The Colorado Department of Transportation is taking steps toward a more vehicle friendly winter road plan by using corrosion inhibitors in its salt brine solutions this season. The inhibitors will be used in the communities of Durango, Corez, Lamar and Ridgway.
Highway departments across the country are increasing their use of salt brine rather than solid salt to prevent and eliminate ice and snow build-up on winter roads but must also deal with the corrosion that the brines can cause.
Derived from renewable sugars and produced by Rivertop Renewables, the Headwaters 10F inhibitor has been demonstrated to perform with a high level of consistency and is cost effective.
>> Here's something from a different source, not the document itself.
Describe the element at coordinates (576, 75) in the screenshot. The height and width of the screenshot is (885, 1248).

Headwaters reduces the impact of salt brine-induced corrosion on vehicles by more than 70 percent, according to Rivertop. It is also easier on road and bridges.
The company projects that COtrip’s use of the additives will result in savings of more than $830,000 on repairing and replacing infrastructure and vehicles. According to an online corrosion reduction calculator developed by Rivertop, Headwaters 10F inhibitor is estimated to save the four communities more than $432,000 annually in avoided repair and replacement costs of fleet vehicles, snow fighting equipment, bridges and other highway infrastructure.
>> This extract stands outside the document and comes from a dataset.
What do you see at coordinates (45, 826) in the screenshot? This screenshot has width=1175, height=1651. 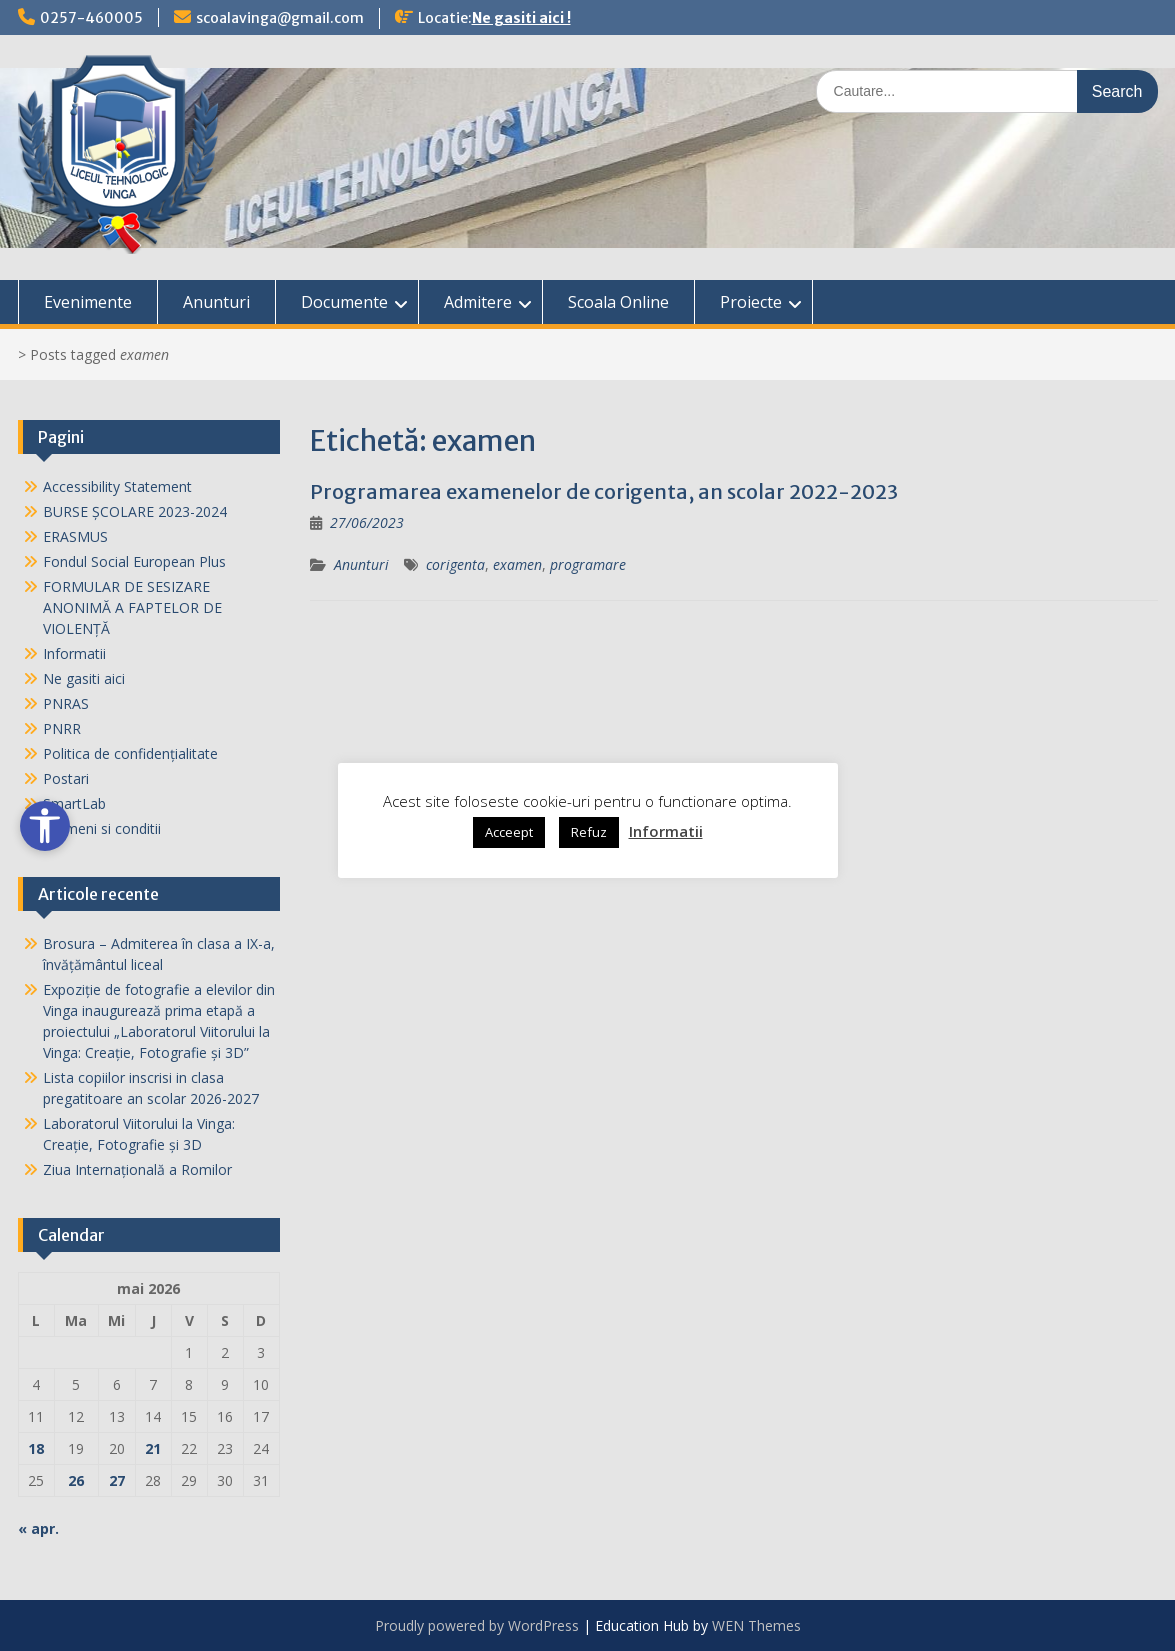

The calculator further projects that use of the product saves $399,000 annually in repair and replacement costs for the trucking industry, public fleets outside of the state Department of Transportation and individual vehicle drivers. These figures don’t include the additional indirect savings from avoided traffic delays, lost productivity, or other consequences of corrosion-induced repair and replacement activities.
If unmitigated, these costs have been estimated by the Federal Highway Administration to be 10 times the costs of the corrosion itself. If all state roads in Colorado were treated with brines mixed with the Headwaters corrosion inhibitor, the company estimates the annual savings could exceed $14 million.
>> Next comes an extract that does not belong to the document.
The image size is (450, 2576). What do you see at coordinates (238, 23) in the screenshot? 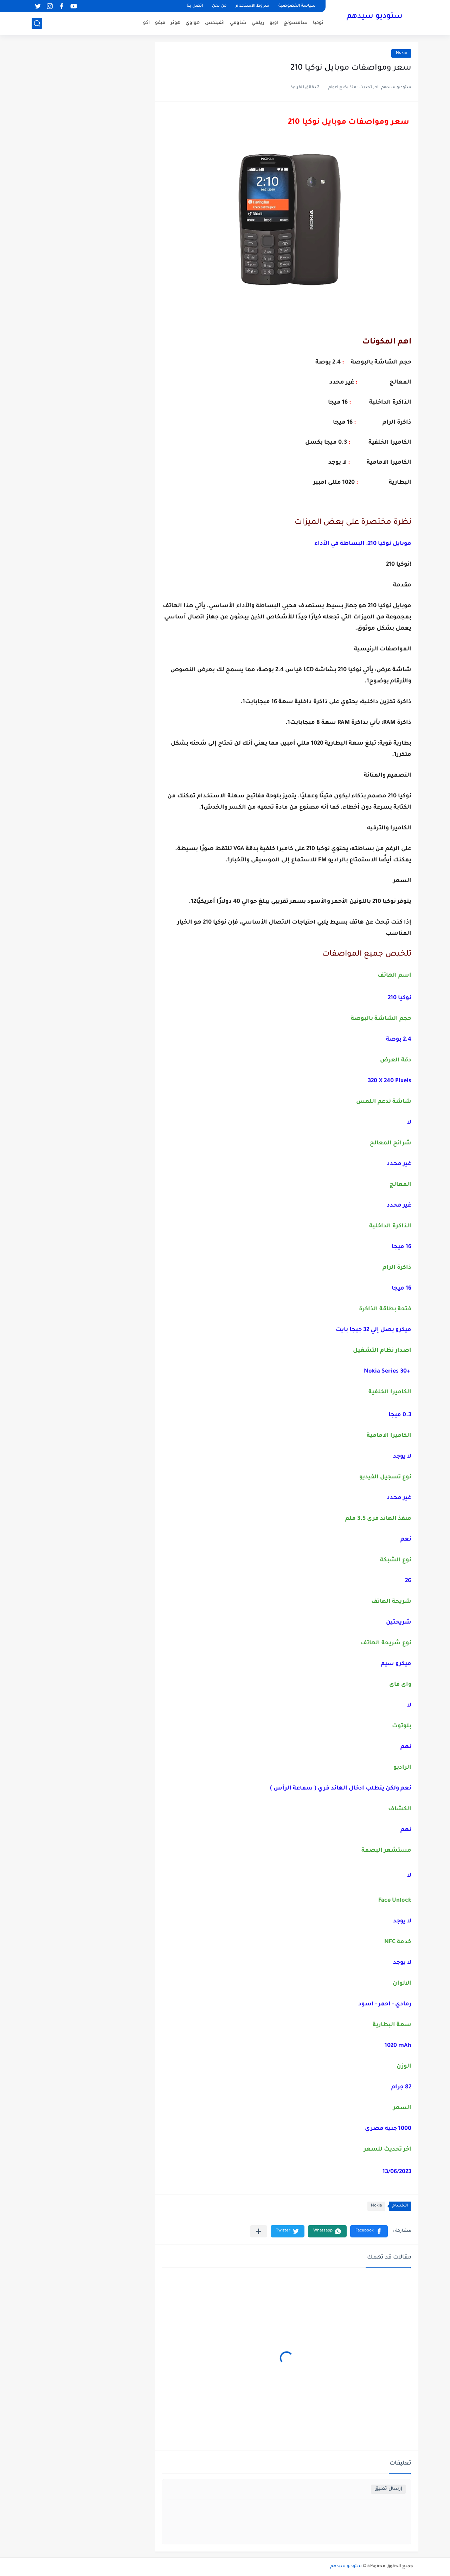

Corrosion is a big problem for bridges, as well as the cars and trucks that drive on brine-treated roads. A comprehensive 2012 report found that the corrosion and environmental costs pertinent to road treatments are at least $632 per ton of salt applied (adjusting the costs from the primary sources for inflation).
The 17 million tons of salt spread on roads, highways and bridges across the country in 2013 equates to about $8 billion in direct corrosion costs.